Обследовав Ганьского, доктора посоветовались и расписали его лечение на ближайшие три месяца.
– Жизнь закончилась! – печально констатировал Ганьский. – Но деваться некуда. Начинаем жить заново.
Начало новой жизни очень не нравилось Ганьскому, но, будучи человеком педантичным и ответственным, он строго следовал предписанной терапии. На научную деятельность времени катастрофически не хватало, поэтому ученый сосредоточился на одной теме – по контракту с одним из британских медицинских издательств дописывал монографию о биохимических аспектах эволюции гена. Когда оставался свободный час-другой, Аполлон Юрьевич занимался редактурой нового сборника стихов Залпа.
Приближался день очередного визита Велика. Последнее время внутренние противоречия, касавшиеся судьбы пациента, усилились и мучительно давили на ученого. Он зашел в тупик в своих размышлениях: оба варианта действий ему виделись неприемлемыми. Третьего же дано не было. Ощущение безысходности все больше и больше овладевало Ганьским. Тревожные мысли не давали ему спокойно уснуть вечером и первыми являлись после пробуждения.
* * *
К семнадцати годам, как и должно быть, у Велика сформировались определенные взгляды, характер, привычки, манеры и вкусы. Причем вкусы будущий Вождь имел необычные, чем сильно и отличался от сверстников. Любимым напитком отрока был кумыс, случайно попробованный им четыре года назад, когда прибывшая с братским визитом делегация компартии Казахстана привезла в подарок Вараниеву флягу напитка, содержащего восемь процентов алкоголя. За кумыс Велик был согласен на что угодно. Именно за ежедневные пол-литра напитка он согласился углубленно изучать с Петром Никаноровичем Восторгайло теорию максизма-леминизма.
Ел подросток почти все, удивительнейшим образом сочетая несочетаемое: очень нравилась брынза с башкирским медом, раки с клубничным вареньем, сырокопченая колбаса со сметаной и апельсином. В борщ он обязательно кидал урюк и грецкие орехи.
В выборе одежды юноша отличался неприхотливостью, однако неизменно предпочитал одноцветные рубашки с длинным рукавом и фасон брюк революционных матросов семнадцатого года. Носки не любил и летом без них обходился. Ненавидел купаться, Вараниев со скандалами и уговорами заставлял его принимать ванну. В лучшем случае председателю удавалось сделать это раз в неделю. По неизвестным соображениям Велик носил трусы исключительно красного цвета, которые менял в банный день. Как-то Вараниев в сердцах поделился этими проблемами со Шнейдерманом.
– Красные трусы? Не купается? Радуйся, Виктор, растет настоящий Вождь! – то ли в шутку, то ли всерьез ответил второй человек в партии.
– Чему радоваться? – искренне не понял председатель.
– Какой дух коммунизма от него исходит! – последовал ответ Боба Ивановича.

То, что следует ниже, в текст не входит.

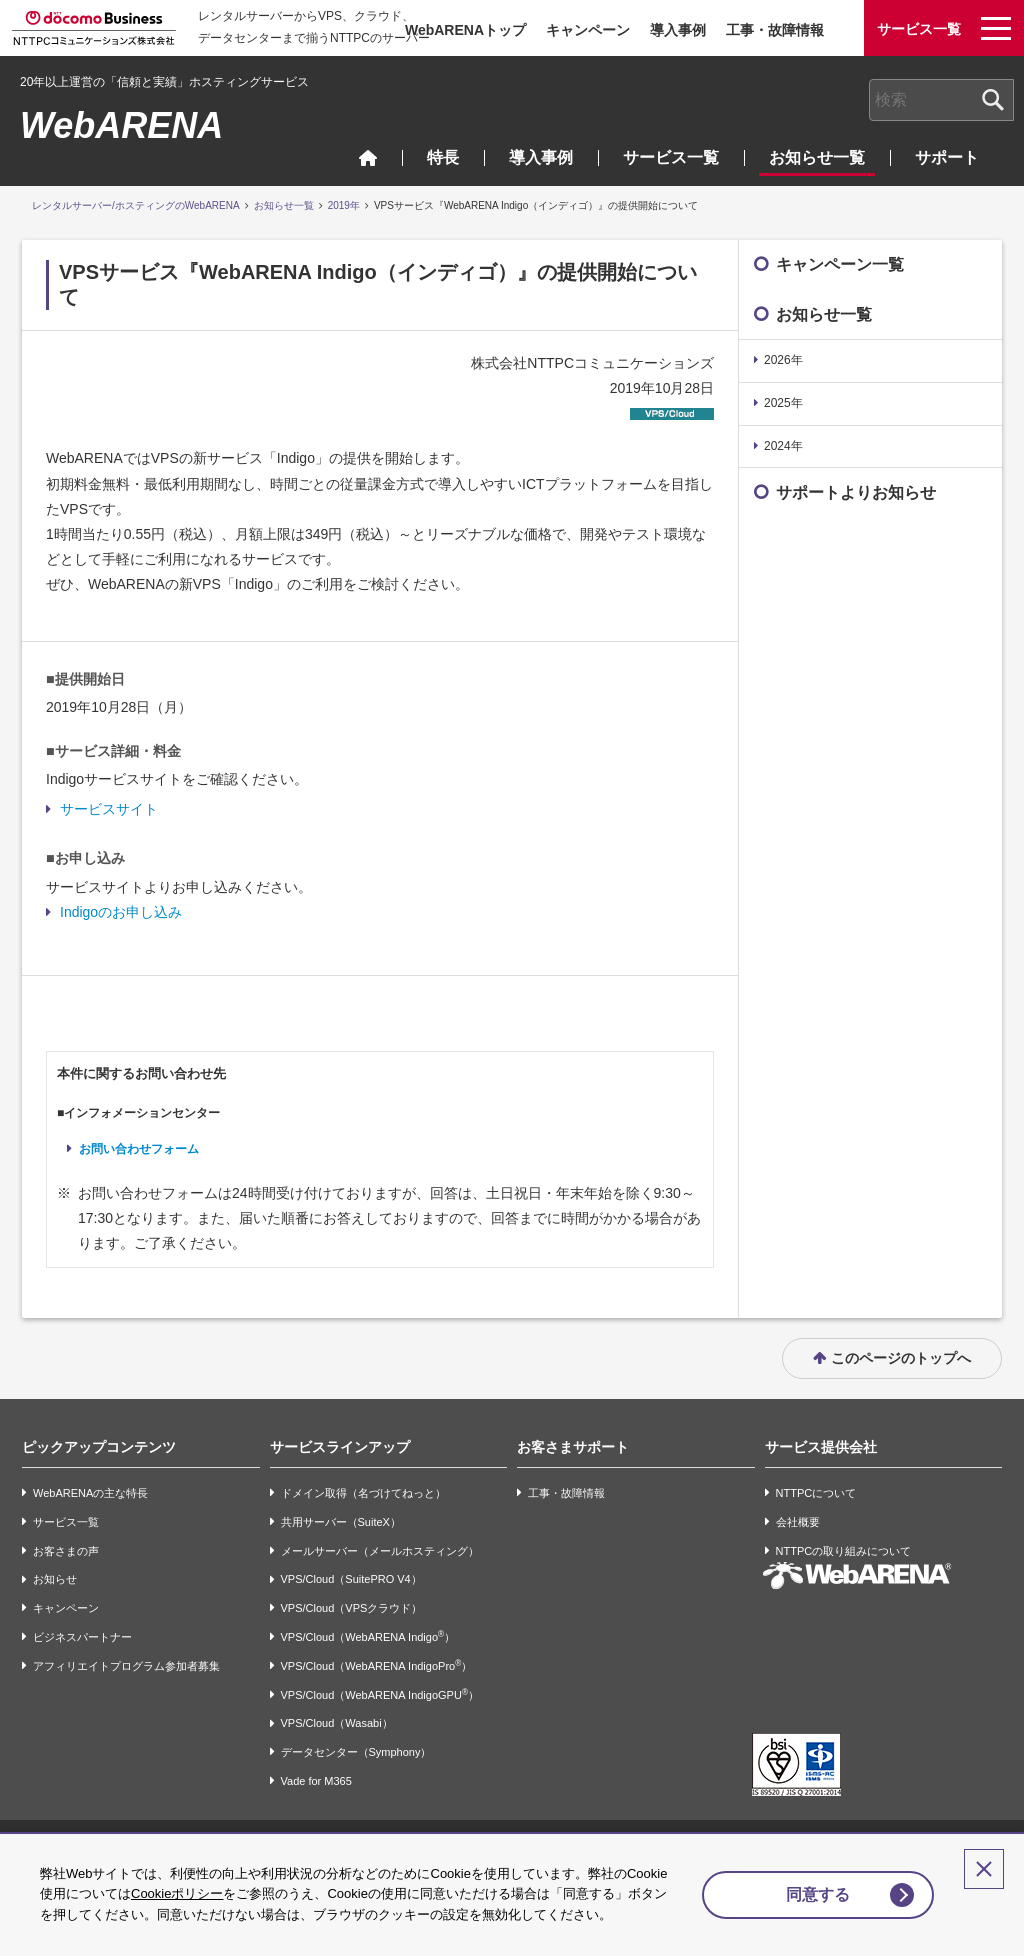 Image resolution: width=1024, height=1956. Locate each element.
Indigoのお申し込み (121, 912)
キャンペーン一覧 (840, 264)
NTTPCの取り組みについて (844, 1551)
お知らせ (55, 1580)
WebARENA (121, 125)
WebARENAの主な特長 (90, 1493)
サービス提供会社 (821, 1447)
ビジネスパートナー (82, 1637)
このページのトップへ (901, 1358)
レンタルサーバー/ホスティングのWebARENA (136, 205)
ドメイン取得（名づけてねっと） (363, 1493)
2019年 (344, 205)
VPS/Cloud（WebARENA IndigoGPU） (380, 1694)
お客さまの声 (66, 1551)
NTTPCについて (816, 1493)
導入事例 (678, 30)
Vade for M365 (316, 1781)
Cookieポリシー (217, 1873)
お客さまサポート (573, 1447)
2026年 (783, 360)
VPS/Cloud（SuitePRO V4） (351, 1580)
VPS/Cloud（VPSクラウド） (352, 1608)
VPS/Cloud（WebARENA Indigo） (368, 1636)
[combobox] (941, 100)
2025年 (783, 403)
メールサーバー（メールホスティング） (380, 1551)
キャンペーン (588, 30)
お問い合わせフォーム (139, 1149)
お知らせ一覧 (817, 157)
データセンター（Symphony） (356, 1752)
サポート (947, 157)
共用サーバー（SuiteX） (341, 1522)
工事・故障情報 (775, 30)
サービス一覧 (671, 157)
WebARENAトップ (465, 30)
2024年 (783, 446)
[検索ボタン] (993, 100)
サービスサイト (109, 809)
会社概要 (798, 1522)
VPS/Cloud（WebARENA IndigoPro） (377, 1665)
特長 (443, 157)
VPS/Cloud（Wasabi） (337, 1724)
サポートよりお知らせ (856, 492)
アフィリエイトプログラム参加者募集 (126, 1666) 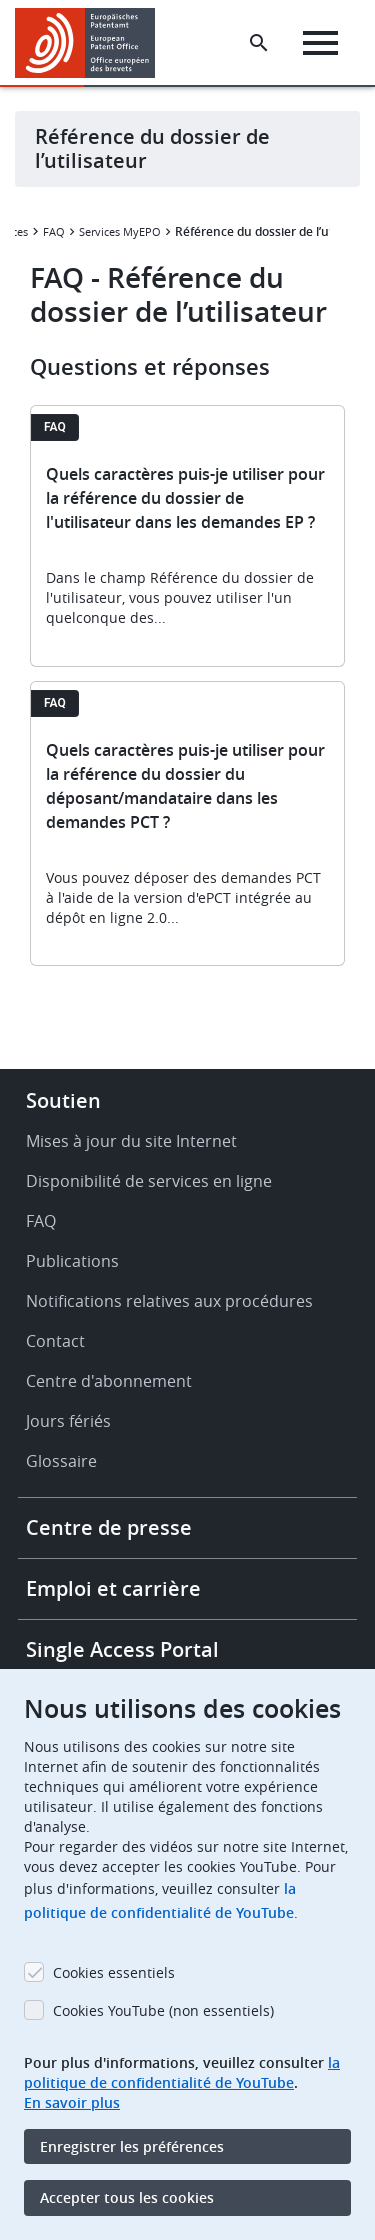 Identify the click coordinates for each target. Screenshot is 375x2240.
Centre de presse (109, 1527)
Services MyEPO (120, 231)
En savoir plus (72, 2102)
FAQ (54, 231)
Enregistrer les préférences (132, 2146)
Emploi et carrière (113, 1588)
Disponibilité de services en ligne (149, 1181)
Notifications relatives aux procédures (169, 1301)
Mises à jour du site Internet (131, 1141)
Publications (72, 1261)
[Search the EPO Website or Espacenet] (259, 43)
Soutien (63, 1100)
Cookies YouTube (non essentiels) (163, 2010)
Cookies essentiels (114, 1972)
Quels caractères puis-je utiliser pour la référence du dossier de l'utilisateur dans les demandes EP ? (185, 498)
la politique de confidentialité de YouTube (182, 2072)
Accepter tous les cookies (127, 2197)
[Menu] (320, 43)
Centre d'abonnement (109, 1381)
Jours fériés (68, 1421)
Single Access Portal (122, 1649)
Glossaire (61, 1461)
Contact (55, 1341) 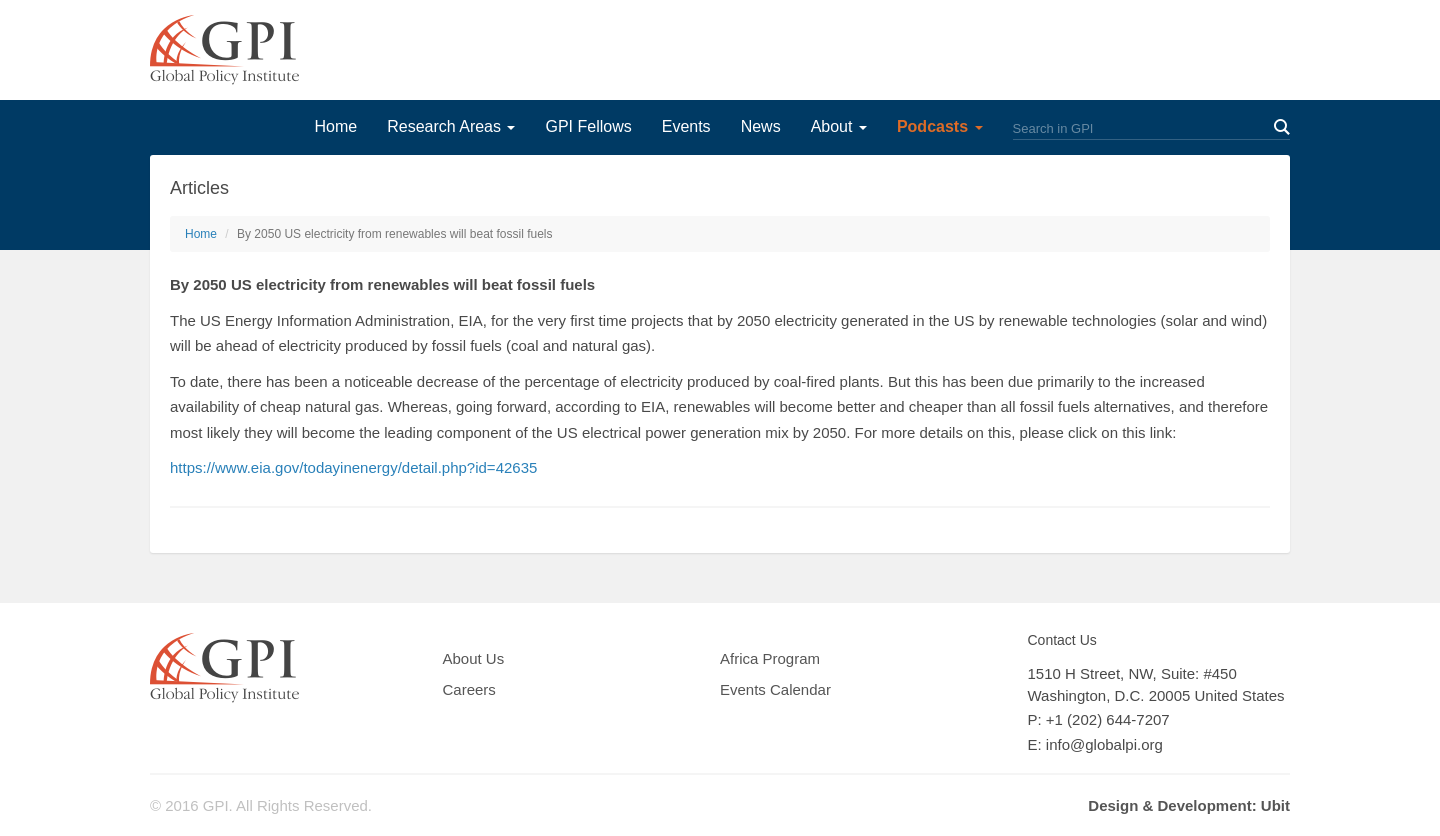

Еще Велик терпеть не мог парфюм.
– От мужчины должно пахнуть по-мужски! – со значением повторял он каждый раз, когда Вараниев предлагал ему освежиться.
К окончанию средней школы молодой человек так и не научился чистить зубы – потому что не чистил. Однако никогда не жаловался на зубную боль и легко разгрызал сахарную говяжью косточку. С удовольствием высмеивал рекламу зубной пасты.
– У вас кариес? – произносил Велик, заложив одну руку за спину, а другую вытянув вперед и наклоняясь в сторону телевизора. – Нет четырех зубов и десны кровоточат? Похоже, вы пользовались зубной пастой!
Начав стремительно лысеть, едва исполнилось четырнадцать лет, Велик надел фуражку. Книги он не читал, не считая литературы сексуально-эротического характера. Просматривая газеты и журналы, искал комиксы и хронику светской жизни. Стены его комнаты были увешаны фотографиями девиц в бикини и без оных. Очень любил спорить. Частенько с пеной у рта отстаивал свою точку зрения в вопросах, в которых совершенно не ориентировался.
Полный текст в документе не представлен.